Fast Generation of Big Random Binary Trees

2020·Arxiv

Abstract

Abstract

random tree() is a linear time and space C++ implementation able to create trees of up to a billion nodes for genetic programming and genetic improvement experiments. A 3.60GHz CPU can generate more than 18 million random nodes for GP program trees per second.

1 Introduction

In most cases genetic programming (GP) represents programs as trees [1, 2]. GP has always needed pseudo random trees. Firstly for the initial random population and secondly typically mutation operations replace a small part of an existing program with a small randomly generated subtree. In many cases the same algorithm, albeit with different parameters, is used both to create the initial population and to mutate subtrees. Koza’s [1] ramped half-and-half is often used for both. Although ramped half-and-half creates trees of diverse sizes and shapes it does not sample the space of trees uniformly. (For example, it samples bushy nearly full trees more heavily. Notice that solutions to some problems, such as the parity problems, are denser in this bushy sub-space than in general [3].)
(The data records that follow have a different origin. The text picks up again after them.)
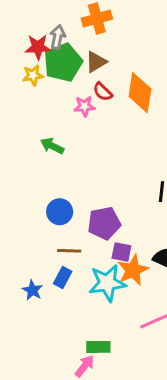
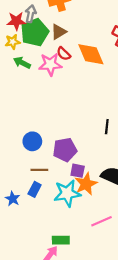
orange diamond: (140, 93) -> (91, 54), turned -32
pink star: (84, 106) -> (50, 64), size x1.5
green arrow: (52, 146) -> (22, 63), moved

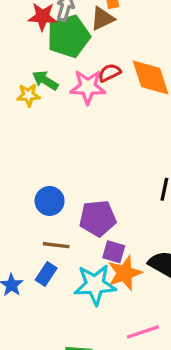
brown triangle: (59, 32) -> (102, 19), moved
yellow star: (13, 42) -> (28, 95), moved
red semicircle: (64, 54) -> (109, 73), turned 104

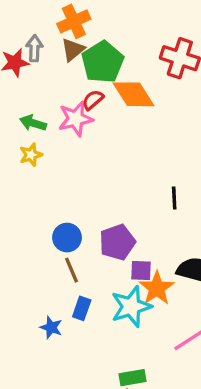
green pentagon: (69, 36) -> (103, 62), moved
yellow star: (28, 95) -> (31, 155), moved
brown line: (56, 245) -> (71, 270), moved, turned 75

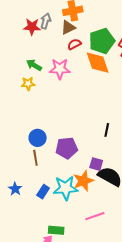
green pentagon: (103, 62) -> (102, 41), moved
red semicircle: (93, 100) -> (74, 44), moved
purple square: (141, 270) -> (96, 164), moved
blue rectangle: (82, 308) -> (43, 192), moved

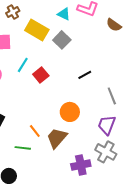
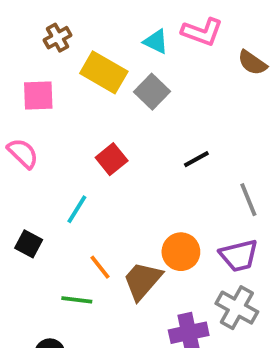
cyan line: (23, 65) -> (77, 209), moved
orange circle: (70, 112) -> (181, 252), moved
purple trapezoid: (107, 125) -> (239, 256), turned -125

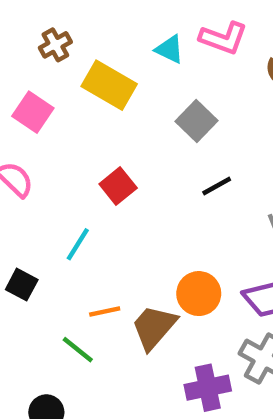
gray square: (152, 92) -> (197, 121), moved
pink square: (38, 95) -> (33, 112), turned 36
orange line: (100, 267) -> (105, 311), turned -64
green line: (77, 300) -> (78, 350), turned 32

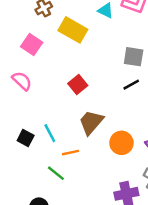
gray square: (197, 121) -> (134, 57), moved, turned -35
cyan line: (78, 244) -> (50, 133), moved, turned -60
brown trapezoid: (154, 327) -> (91, 122), moved

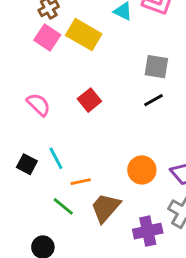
pink square: (32, 45) -> (47, 38), moved
pink semicircle: (22, 81) -> (39, 104), moved
brown trapezoid: (91, 122) -> (105, 208), moved

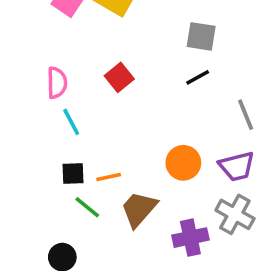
pink semicircle: (39, 104) -> (57, 83), turned 45
cyan line: (56, 158) -> (71, 122), moved
black square: (27, 164) -> (73, 173), moved, turned -30

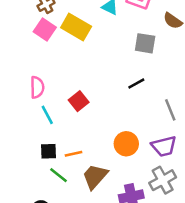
gray square: (201, 36) -> (145, 43), moved
red square: (119, 77) -> (79, 101), moved
gray cross: (235, 214) -> (163, 180), turned 32

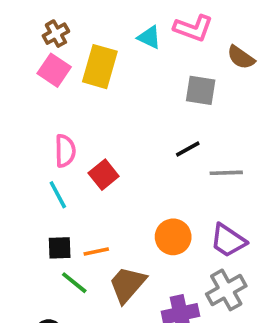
yellow rectangle: (76, 27) -> (100, 67), turned 76
pink semicircle: (37, 87) -> (65, 151), moved
gray line: (170, 110) -> (226, 173), moved, turned -70
purple trapezoid: (164, 146) -> (228, 241), turned 48

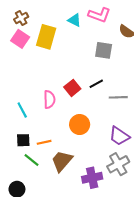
pink semicircle: (65, 151) -> (49, 99), moved
red square: (104, 175) -> (72, 88), moved
orange circle: (173, 237) -> (80, 125), moved

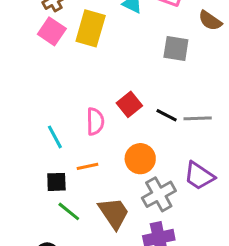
black line: (96, 84) -> (167, 115), moved, turned 56
orange line: (44, 142) -> (87, 166), moved
brown trapezoid: (62, 161) -> (114, 213), turned 105
gray cross: (118, 164) -> (159, 194), moved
Bohm [4] and Iba [5] proposed sampling the space of programs more uniformly by settling on a tree size and then randomly sampling trees of exactly that size uniformly at random. Following Iba [6]’s linear, O(tree size), algorithm, I implemented in Andy Singleton’s C++ GPquick [7] a linear algorithm which first chose at random from a range of tree sizes and then generated uniformly at random a tree of the chosen size [8]. Like ramped half-and-half, this was used to generate both the initial population and to define another subtree mutation operator. Note initial random programs were small (perhaps 50 nodes), indeed subtrees required for mutation are often no more than five nodes. The C++ implementation allowed GP program trees containing functions with up to four arguments.

Before genetic programming is started, the functions and the number of their arguments (their arities) must be defined. (This is known as the functionset [1, 2]). GPquick allows this to be done via an external file, prim.dat. After prim.dat had been read, my rand tree extension to GPquick, created various tables containing the number of trees with each legal combination of arities [9]. To avoid repeatedly calculating the tree counts, these tables are consulted during GP run time. When generating a new random tree, which type of tree (i.e. which combination of arities) is chosen uniformly at random based on the number of programs of the required size. Although linear in tree size, the implementation was not desperately efficient, and criticised as such [10], but it was felt not to be too important since the random tree were small and GP runtime is typically dominated by fitness evaluation rather than genetic operations such as subtree mutation. That was the situation for twenty years.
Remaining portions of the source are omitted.